### Problem requirements
Retype word for word the line containing "Good news for you today from Romwe.com!" and each line that follows it in the records below, through the last one, with no pictures.

*** Information ***

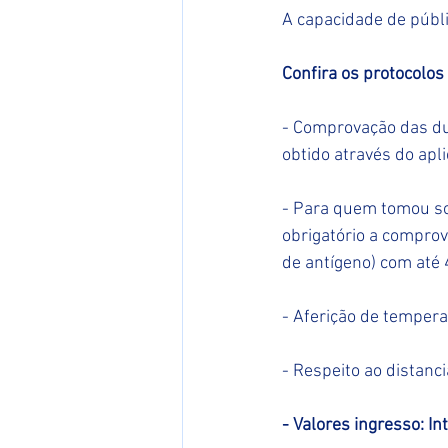
A capacidade de públi
Confira os protocolos
- Comprovação das du
obtido através do apl
- Para quem tomou som
obrigatório a comprov
de antígeno) com até 
- Aferição de tempera
- Respeito ao distan
- Valores ingresso: In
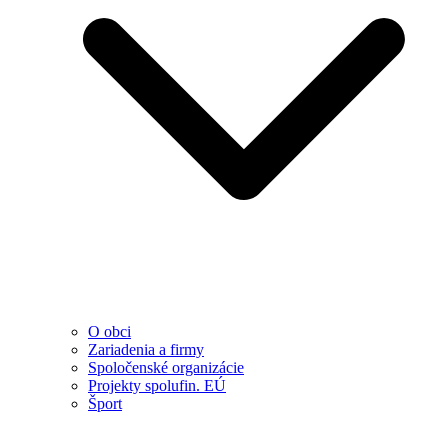
O obci
Zariadenia a firmy
Spoločenské organizácie
Projekty spolufin. EÚ
Šport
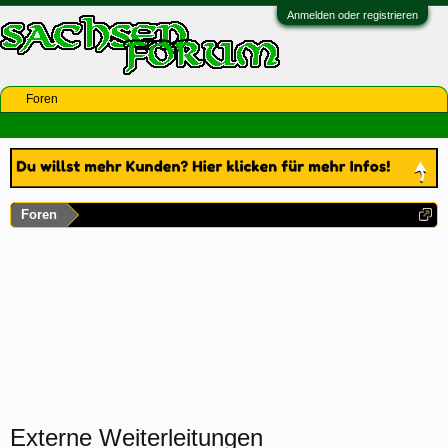
Anmelden oder registrieren
Foren
Foren
Externe Weiterleitungen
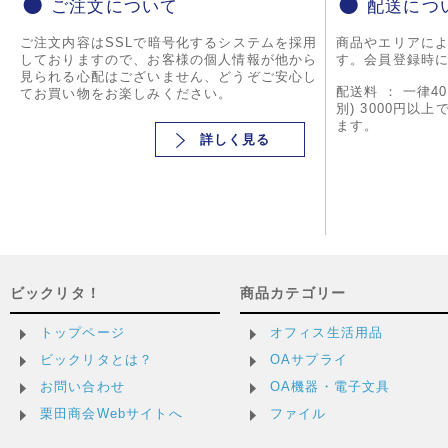
ご注文について
配送につ
ご注文内容はSSLで暗号化するシステムを採用
商品やエリアに
しておりますので、お客様の個人情報が他から
す。会員登録時
見られる心配はございません、どうぞご安心し
配送料 ： 一律4
てお買い物をお楽しみください。
別) 3000円以
ます。
詳しく見る
ビックリタ！
商品カテゴリー
トップページ
オフィス生活用品
ビックリタとは？
OAサプライ
お問い合わせ
OA機器・電子文具
栗田商会Webサイトへ
ファイル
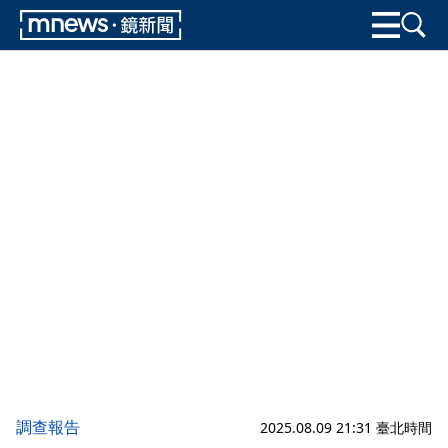
調查報告
2025.08.09 21:31 臺北時間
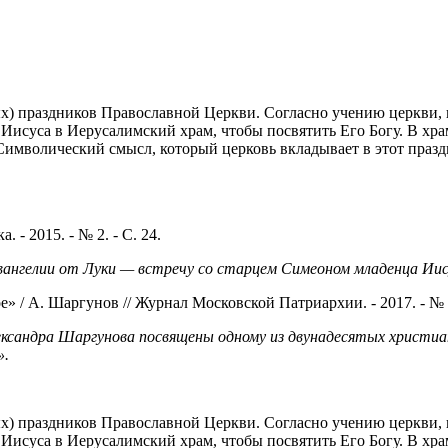
х) праздников Православной Церкви. Согласно учению церкви, в
 Иисуса в Иерусалимский храм, чтобы посвятить Его Богу. В хр
 Символический смысл, который церковь вкладывает в этот праздн
 - 2015. - № 2. - С. 24.
нгелии от Луки — встречу со старцем Симеоном младенца Иисус
» / А. Шаргунов // Журнал Московской Патриархии. - 2017. - № 
ександра Шаргунова посвящены одному из двунадесятых христиа
».
х) праздников Православной Церкви. Согласно учению церкви, в
 Иисуса в Иерусалимский храм, чтобы посвятить Его Богу. В хр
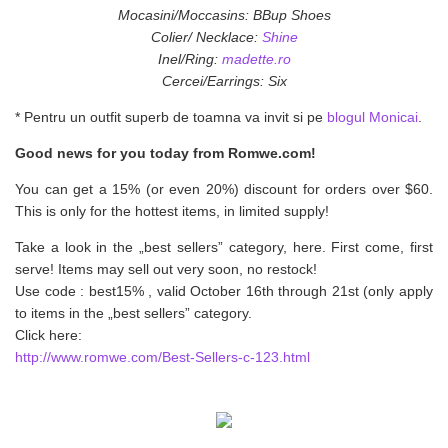
Mocasini/Moccasins: BBup Shoes
Colier/ Necklace:
Shine
Inel/Ring:
madette.ro
Cercei/Earrings: Six
* Pentru un outfit superb de toamna va invit si pe
blogul Monicai
.
Good news for you today from Romwe.com!
You can get a 15% (or even 20%) discount for orders over $60.
This is only for the hottest items, in limited supply!
Take a look in the „best sellers” category, here. First come, first
serve! Items may sell out very soon, no restock!
Use code : best15% , valid October 16th through 21st (only apply
to items in the „best sellers” category.
Click here:
http://www.romwe.com/Best-Sellers-c-123.html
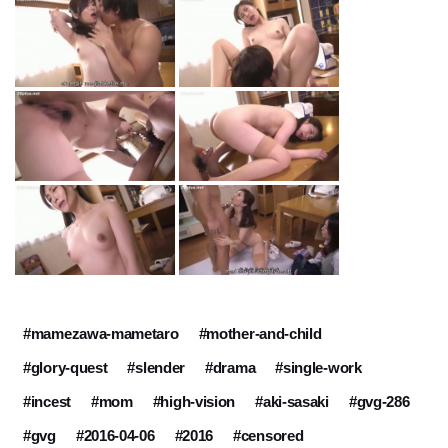
#mamezawa-mametaro
#mother-and-child
#glory-quest
#slender
#drama
#single-work
#incest
#mom
#high-vision
#aki-sasaki
#gvg-286
#gvg
#2016-04-06
#2016
#censored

***

### Solution below
Good news for you today from Romwe.com!
You can get a 15% (or even 20%) discount for orders over $60.
This is only for the hottest items, in limited supply!
Take a look in the „best sellers” category, here. First come, first
serve! Items may sell out very soon, no restock!
Use code : best15% , valid October 16th through 21st (only apply
to items in the „best sellers” category.
Click here:
http://www.romwe.com/Best-Sellers-c-123.html
#mamezawa-mametaro
#mother-and-child
#glory-quest
#slender
#drama
#single-work
#incest
#mom
#high-vision
#aki-sasaki
#gvg-286
#gvg
#2016-04-06
#2016
#censored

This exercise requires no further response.